La comparaison de Harris était peut-être boiteuse.

D'un autre côté, les collègues n'avaient pas vraiment besoin de lui demander s'il était emballé à l'idée de sauter sur le terrain.

La passion de Harris était bien évidente, samedi dernier, quand il est sauté sur le terrain pour compléter le match inaugural contre les Eskimos d'Edmonton. En complétant 17 de ses 19 passes pour des gains de 292 verges, il a prouvé qu'il était de ceux qui apprennent rapidement.

L'ancien de l'Université d'Edinboro - division II - a démontré de belles aptitudes lorsqu'on lui a confié l'attaque des Argonauts de Toronto en 2015.

Ses performances jusqu'à maintenant nous laissent croire qu'il pourrait faire bien mieux, encore, en travaillant avec le groupe de receveurs étoiles d'Ottawa.

« La dynamique des deux groupes est complètement différente, argue-t-il. Là-bas, à Toronto, les Argos ont assemblé un groupe de gars très robustes, très athlétiques. Ici, nous misons à la base sur un joueur qui peut réussir de grands jeux à haute vitesse. Les autres membres du groupe sont des joueurs d'expérience. Des joueurs qui comprennent le football. »

Harris ne sait pas combien de temps durera son stage à titre de quart numéro un.

Burris a été placé sur la liste des blessés de courte durée. Pour l'instant, on lui prédit une absence d'une seule semaine. « Nous ne pensons pas que sa blessure est bien sérieuse », disait l'entraîneur-chef Rick Campbell, lundi.

Sauf que Campbell ne peut pas vraiment savoir. Son vétéran a rendez-vous chez un médecin spécialiste mardi.

Lundi, Burris était à la Place TD. La blessure ne changera rien. Il compte quand même demeurer dans le giron de l'équipe. « Je serai présent pour accompagner Trevor, Danny O'Brien et Brock Jensen. Je vais les soutenir de la même façon qu'ils me soutiennent quand je saute sur le terrain. »

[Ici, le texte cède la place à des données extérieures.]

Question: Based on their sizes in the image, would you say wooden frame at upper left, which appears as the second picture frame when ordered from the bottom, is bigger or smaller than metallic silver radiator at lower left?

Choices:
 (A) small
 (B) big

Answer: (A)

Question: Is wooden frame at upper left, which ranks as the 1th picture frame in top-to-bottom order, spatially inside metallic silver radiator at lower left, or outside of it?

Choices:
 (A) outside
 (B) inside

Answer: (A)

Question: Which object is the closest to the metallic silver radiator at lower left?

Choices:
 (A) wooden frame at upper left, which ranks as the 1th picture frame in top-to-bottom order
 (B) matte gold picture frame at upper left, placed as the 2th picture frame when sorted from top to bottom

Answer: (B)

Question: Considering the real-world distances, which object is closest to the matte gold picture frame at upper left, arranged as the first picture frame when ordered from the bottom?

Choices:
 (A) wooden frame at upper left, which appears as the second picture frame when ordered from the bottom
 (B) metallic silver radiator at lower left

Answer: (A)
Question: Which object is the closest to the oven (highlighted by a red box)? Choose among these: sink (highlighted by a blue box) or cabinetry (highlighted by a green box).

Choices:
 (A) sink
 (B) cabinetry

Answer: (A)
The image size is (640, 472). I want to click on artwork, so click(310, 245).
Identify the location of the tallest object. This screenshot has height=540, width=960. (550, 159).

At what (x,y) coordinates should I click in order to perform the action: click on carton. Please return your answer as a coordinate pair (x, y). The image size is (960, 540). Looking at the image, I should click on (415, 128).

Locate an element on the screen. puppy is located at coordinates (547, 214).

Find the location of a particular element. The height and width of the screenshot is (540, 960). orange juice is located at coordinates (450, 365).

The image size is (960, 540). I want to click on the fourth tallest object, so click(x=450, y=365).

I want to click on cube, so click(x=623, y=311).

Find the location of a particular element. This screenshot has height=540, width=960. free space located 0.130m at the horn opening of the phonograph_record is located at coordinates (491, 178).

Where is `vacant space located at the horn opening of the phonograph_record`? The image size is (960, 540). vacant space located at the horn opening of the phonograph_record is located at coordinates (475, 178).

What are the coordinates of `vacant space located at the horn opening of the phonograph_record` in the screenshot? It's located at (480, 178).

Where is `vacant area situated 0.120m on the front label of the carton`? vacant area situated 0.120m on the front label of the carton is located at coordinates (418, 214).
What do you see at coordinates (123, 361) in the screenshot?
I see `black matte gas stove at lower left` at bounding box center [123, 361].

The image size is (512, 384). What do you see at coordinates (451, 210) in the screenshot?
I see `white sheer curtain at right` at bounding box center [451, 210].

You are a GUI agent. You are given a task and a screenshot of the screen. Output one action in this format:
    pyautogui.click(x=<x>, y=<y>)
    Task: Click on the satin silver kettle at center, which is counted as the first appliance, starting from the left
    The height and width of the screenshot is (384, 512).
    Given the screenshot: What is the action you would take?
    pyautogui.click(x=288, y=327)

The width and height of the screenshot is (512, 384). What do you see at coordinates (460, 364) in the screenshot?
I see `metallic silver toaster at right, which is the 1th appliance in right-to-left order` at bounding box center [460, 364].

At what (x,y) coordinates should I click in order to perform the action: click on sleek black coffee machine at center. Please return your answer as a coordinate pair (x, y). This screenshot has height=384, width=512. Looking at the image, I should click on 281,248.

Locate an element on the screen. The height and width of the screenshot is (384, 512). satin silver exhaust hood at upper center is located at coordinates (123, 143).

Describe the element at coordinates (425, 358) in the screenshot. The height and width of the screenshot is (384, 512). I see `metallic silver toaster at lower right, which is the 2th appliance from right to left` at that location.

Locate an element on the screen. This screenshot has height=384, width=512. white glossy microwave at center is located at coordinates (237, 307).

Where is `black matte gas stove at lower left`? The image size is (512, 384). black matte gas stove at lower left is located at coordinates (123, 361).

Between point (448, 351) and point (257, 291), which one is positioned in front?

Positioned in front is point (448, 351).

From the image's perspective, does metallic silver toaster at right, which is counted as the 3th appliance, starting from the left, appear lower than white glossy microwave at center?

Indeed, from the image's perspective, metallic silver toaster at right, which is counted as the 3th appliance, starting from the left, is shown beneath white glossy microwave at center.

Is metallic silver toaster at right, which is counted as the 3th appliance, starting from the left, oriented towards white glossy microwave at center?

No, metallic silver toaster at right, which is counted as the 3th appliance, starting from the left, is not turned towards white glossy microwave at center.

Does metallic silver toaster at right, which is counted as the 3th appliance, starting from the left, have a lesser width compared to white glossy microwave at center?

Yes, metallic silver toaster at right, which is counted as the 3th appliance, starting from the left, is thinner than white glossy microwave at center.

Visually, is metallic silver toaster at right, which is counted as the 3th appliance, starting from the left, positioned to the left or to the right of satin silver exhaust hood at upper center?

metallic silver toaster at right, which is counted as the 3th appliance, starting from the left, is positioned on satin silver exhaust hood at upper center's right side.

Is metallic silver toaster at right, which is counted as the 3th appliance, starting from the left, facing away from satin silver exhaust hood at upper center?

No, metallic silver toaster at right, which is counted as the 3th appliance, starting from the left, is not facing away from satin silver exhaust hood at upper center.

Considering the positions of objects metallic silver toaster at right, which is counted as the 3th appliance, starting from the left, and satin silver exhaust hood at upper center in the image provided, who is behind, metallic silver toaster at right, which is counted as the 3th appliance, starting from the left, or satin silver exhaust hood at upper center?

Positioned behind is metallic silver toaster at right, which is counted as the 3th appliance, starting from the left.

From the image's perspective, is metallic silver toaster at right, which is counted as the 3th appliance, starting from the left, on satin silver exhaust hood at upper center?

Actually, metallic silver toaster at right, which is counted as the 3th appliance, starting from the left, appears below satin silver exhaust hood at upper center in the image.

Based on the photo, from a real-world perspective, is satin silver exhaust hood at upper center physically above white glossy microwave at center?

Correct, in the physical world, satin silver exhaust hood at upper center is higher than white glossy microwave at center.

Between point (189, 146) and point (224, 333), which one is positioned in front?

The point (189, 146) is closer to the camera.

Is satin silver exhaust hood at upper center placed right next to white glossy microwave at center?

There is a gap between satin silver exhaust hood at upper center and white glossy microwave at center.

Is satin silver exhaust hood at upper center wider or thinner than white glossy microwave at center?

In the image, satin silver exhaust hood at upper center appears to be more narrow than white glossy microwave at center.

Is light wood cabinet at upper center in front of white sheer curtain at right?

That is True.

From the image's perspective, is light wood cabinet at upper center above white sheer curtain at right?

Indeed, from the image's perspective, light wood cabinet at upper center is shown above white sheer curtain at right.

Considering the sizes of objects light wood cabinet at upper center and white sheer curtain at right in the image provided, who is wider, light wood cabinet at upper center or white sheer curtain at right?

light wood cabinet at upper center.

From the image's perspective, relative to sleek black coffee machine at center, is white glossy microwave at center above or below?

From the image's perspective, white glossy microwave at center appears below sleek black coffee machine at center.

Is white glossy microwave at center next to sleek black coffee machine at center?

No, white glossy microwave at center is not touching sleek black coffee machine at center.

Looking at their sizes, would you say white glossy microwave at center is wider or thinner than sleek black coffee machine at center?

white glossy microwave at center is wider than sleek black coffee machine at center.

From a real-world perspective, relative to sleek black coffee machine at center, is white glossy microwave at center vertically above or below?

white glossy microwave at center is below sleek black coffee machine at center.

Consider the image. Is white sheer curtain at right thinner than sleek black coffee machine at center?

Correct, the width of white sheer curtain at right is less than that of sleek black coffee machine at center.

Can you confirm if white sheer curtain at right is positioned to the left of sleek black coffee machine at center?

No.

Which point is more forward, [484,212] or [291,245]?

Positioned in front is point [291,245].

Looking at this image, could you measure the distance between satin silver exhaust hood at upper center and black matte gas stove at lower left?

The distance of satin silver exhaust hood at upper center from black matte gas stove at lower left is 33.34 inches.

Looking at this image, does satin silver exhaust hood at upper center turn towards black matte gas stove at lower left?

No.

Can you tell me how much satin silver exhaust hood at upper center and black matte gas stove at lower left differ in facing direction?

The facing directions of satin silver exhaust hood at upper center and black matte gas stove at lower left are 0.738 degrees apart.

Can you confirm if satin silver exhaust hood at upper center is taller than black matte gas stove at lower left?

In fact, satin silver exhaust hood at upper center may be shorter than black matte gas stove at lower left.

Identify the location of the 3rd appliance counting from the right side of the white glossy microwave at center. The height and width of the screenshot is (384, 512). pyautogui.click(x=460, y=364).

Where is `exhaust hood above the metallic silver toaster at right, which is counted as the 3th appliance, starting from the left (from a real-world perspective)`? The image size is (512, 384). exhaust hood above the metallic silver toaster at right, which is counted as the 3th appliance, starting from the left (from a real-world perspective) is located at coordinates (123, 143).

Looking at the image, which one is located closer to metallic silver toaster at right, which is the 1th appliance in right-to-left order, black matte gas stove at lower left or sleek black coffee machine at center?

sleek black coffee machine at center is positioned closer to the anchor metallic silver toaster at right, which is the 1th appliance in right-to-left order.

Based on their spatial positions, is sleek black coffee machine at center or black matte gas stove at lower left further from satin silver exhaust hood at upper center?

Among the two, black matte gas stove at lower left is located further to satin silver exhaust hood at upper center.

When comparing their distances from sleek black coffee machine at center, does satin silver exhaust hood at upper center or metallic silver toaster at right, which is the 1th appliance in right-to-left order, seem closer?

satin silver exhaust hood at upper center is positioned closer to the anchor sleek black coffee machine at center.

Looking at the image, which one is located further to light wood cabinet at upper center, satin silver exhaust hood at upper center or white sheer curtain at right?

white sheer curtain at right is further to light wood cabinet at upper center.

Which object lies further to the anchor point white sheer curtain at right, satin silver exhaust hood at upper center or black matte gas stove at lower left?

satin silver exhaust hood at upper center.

Le joueur par excellence de la LCF en 2015 craint malgré tout qu'il aura « du mal à gérer son anxiété » une fois rendu à Montréal.

Il a perdu l'habitude de regarder des matches entiers sur les lignes de côté, lui qui n'a pas été blessé une seule fois depuis 2007.

« C'était une séparation de l'épaule. Les médecins croyaient alors que je serais absent pendant six semaines. Je suis revenu au jeu bien plus rapidement. J'espère que le scénario se répétera, neuf ans plus tard. »

De l'aide pour Milo

Quatre nouveaux joueurs ont fait leur apparition lors de la séance d'entraînement de lundi à la Place TD. Parmi eux, il y avait un botteur. Le botteur en question pourrait être appelé à jouer très rapidement.

Il se nomme Zack Medeiros. Il a fait ses classes à l'Université de Western Ontario. Il a obtenu une chance de se faire voir, le printemps dernier, chez les Argonauts de Toronto. Il pourrait se charger des bottés de dégagement contre les Alouettes.

«Chris Milo s'est fort bien débrouillé samedi dernier, mais il faut agir de façon intelligente. En lui offrant un peu de soutien, il pourra davantage se concentrer sur les bottés de précision», commente le directeur général du Rouge et Noir, Marcel Desjardins.

Parmi les petits nouveaux, on compte aussi un Québécois. Jean-Philippe Bolduc, un ancien de l'Université Laval, se greffera à l'équipe de réserve.

«Il jouait à la position de maraudeur à Laval. Chez nous, si tout se passe bien, il pourra se faire une place dans les unités spéciales», commente Desjardins.